Redemption of Warrants When the Price per Class A Ordinary Share Equals or Exceeds $10.00

Once the warrants become exercisable, the Company may redeem the outstanding warrants:

 

   

in whole and not in part;

 

   

at a price of $0.10 per warrant upon a minimum of 30 days’ prior written notice of redemption, provided that holders will be able to exercise their warrants on a cashless basis prior to redemption and receive that number of shares, based on the redemption date and the “fair market value” of the Company’s Class A ordinary shares;

 

   

if, and only if, the closing price of the Company’s Class A ordinary shares equals or exceeds $10.00 per public share (as adjusted for adjustments to the number of shares issuable upon exercise or the exercise price of a warrant) for any 20 trading days within the 30-trading day period ending three trading days before the Company sends the notice of redemption to the warrant holders; and if the closing price of the Class A ordinary shares for any 20 trading days within a 30-trading day period ending on the third trading day prior to the date on which the Company sends the notice of redemption to the warrant holders is less than $18.00 per share (as adjusted for adjustments to the number of shares issuable upon exercise or the exercise price of a warrant), the Private Placement Warrants must also be concurrently called for redemption on the same terms as the outstanding public warrants.

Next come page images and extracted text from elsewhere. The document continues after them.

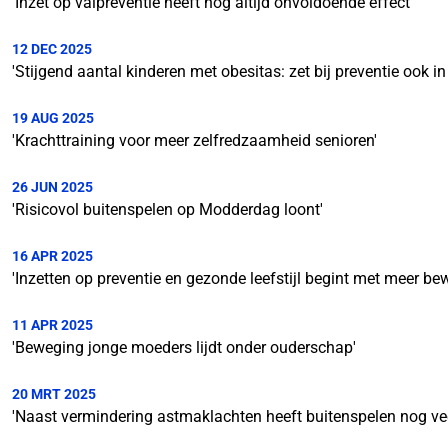
'Inzet op valpreventie heeft nog altijd onvoldoende effect'
12 DEC 2025
'Stijgend aantal kinderen met obesitas: zet bij preventie ook in
19 AUG 2025
'Krachttraining voor meer zelfredzaamheid senioren'
26 JUN 2025
'Risicovol buitenspelen op Modderdag loont'
16 APR 2025
'Inzetten op preventie en gezonde leefstijl begint met meer be
11 APR 2025
'Beweging jonge moeders lijdt onder ouderschap'
20 MRT 2025
'Naast vermindering astmaklachten heeft buitenspelen nog vee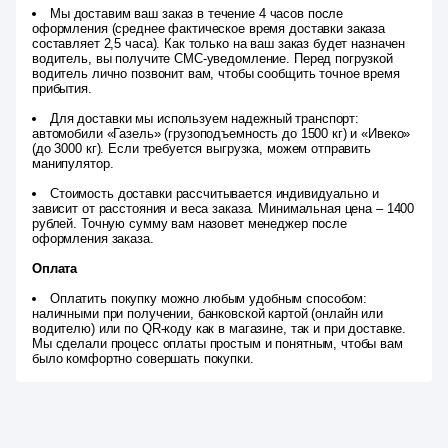
Мы доставим ваш заказ в течение 4 часов после
оформления (среднее фактическое время доставки заказа
составляет 2,5 часа). Как только на ваш заказ будет назначен
водитель, вы получите СМС-уведомление. Перед погрузкой
водитель лично позвонит вам, чтобы сообщить точное время
прибытия.
Для доставки мы используем надежный транспорт:
автомобили «Газель» (грузоподъемность до 1500 кг) и «Ивеко»
(до 3000 кг). Если требуется выгрузка, можем отправить
манипулятор.
Стоимость доставки рассчитывается индивидуально и
зависит от расстояния и веса заказа. Минимальная цена – 1400
рублей. Точную сумму вам назовет менеджер после
оформления заказа.
Оплата
Оплатить покупку можно любым удобным способом:
наличными при получении, банковской картой (онлайн или
водителю) или по QR-коду как в магазине, так и при доставке.
Мы сделали процесс оплаты простым и понятным, чтобы вам
было комфортно совершать покупки.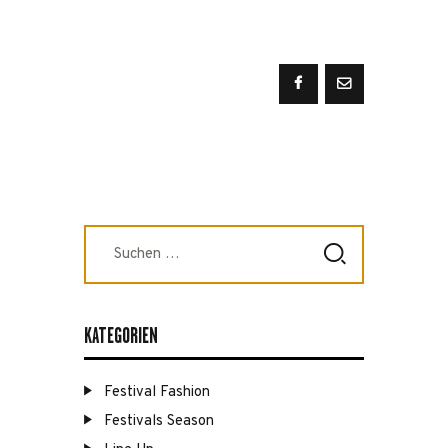
Suchen
nach:
KATEGORIEN
Festival Fashion
Festivals Season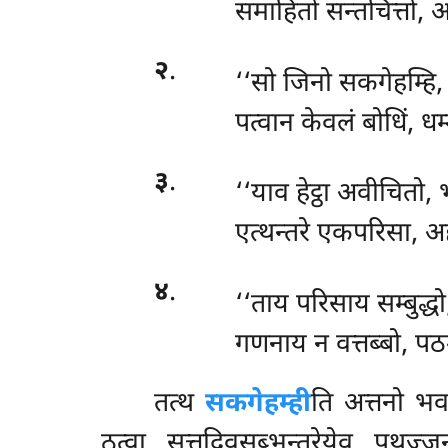
समाहितो सन्तचित्तो, 
२
.
‘‘सो
जिनो सकगेहम्हि, 
पत्वान केवलं बोधिं, धम
३
.
‘‘याव हेट्ठा अवीचितो, 
एत्थन्तरे एकपरिसा, अ
४
.
‘‘ताय
परिसाय सम्बुद्धो
गणनाय न वत्तब्बो, प
तत्थ
सकगेहम्ही
ति अत्तनो भव
ठत्वा सत्तदिवसब्भन्तरेयेव पुथुज्ज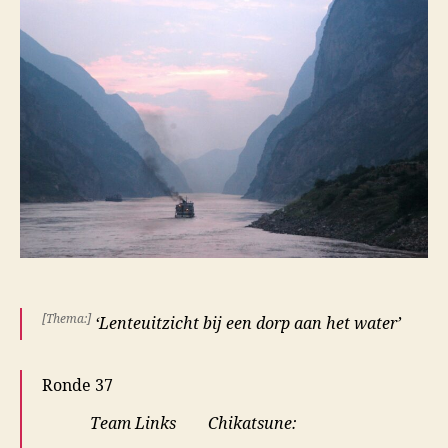
[Thema:]
‘Lenteuitzicht bij een dorp aan het water’
Ronde 37
Team Li
nks Chikatsune: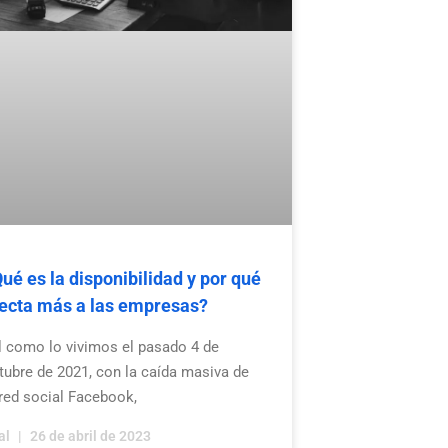
ué es la disponibilidad y por qué
ecta más a las empresas?
l como lo vivimos el pasado 4 de
tubre de 2021, con la caída masiva de
 red social Facebook,
al
26 de abril de 2023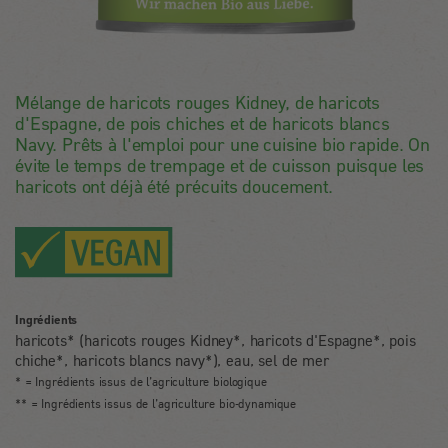
Mélange de haricots rouges Kidney, de haricots
d'Espagne, de pois chiches et de haricots blancs
Navy. Prêts à l'emploi pour une cuisine bio rapide. On
évite le temps de trempage et de cuisson puisque les
haricots ont déjà été précuits doucement.
Ingrédients
haricots* (haricots rouges Kidney*, haricots d'Espagne*, pois
chiche*, haricots blancs navy*), eau, sel de mer
* = Ingrédients issus de l’agriculture biologique
** = Ingrédients issus de l’agriculture bio-dynamique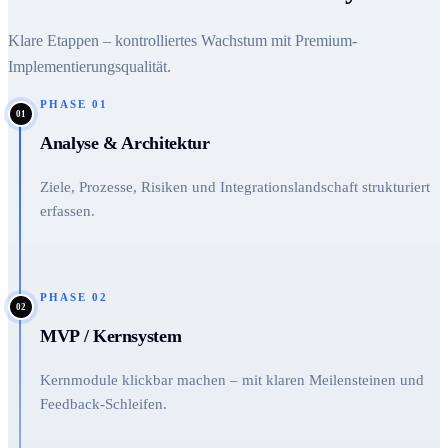
Klare Etappen – kontrolliertes Wachstum mit Premium-
Implementierungsqualität.
PHASE
01
01
Analyse & Architektur
Ziele, Prozesse, Risiken und Integrationslandschaft strukturiert
erfassen.
PHASE
02
02
MVP / Kernsystem
Kernmodule klickbar machen – mit klaren Meilensteinen und
Feedback-Schleifen.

Note 8 — Subsequent Events

The Company evaluated subsequent events and transactions that occurred after the balance sheet date up to the date that the financial statement was issued. Based upon this review, other than described below, the Company did not identify any subsequent events, other than as described below, that would have required adjustment or disclosure in the financial statement.

On February 22, 2021, the Company fully repaid the promissory note to the Sponsor, with an aggregate of $131,259.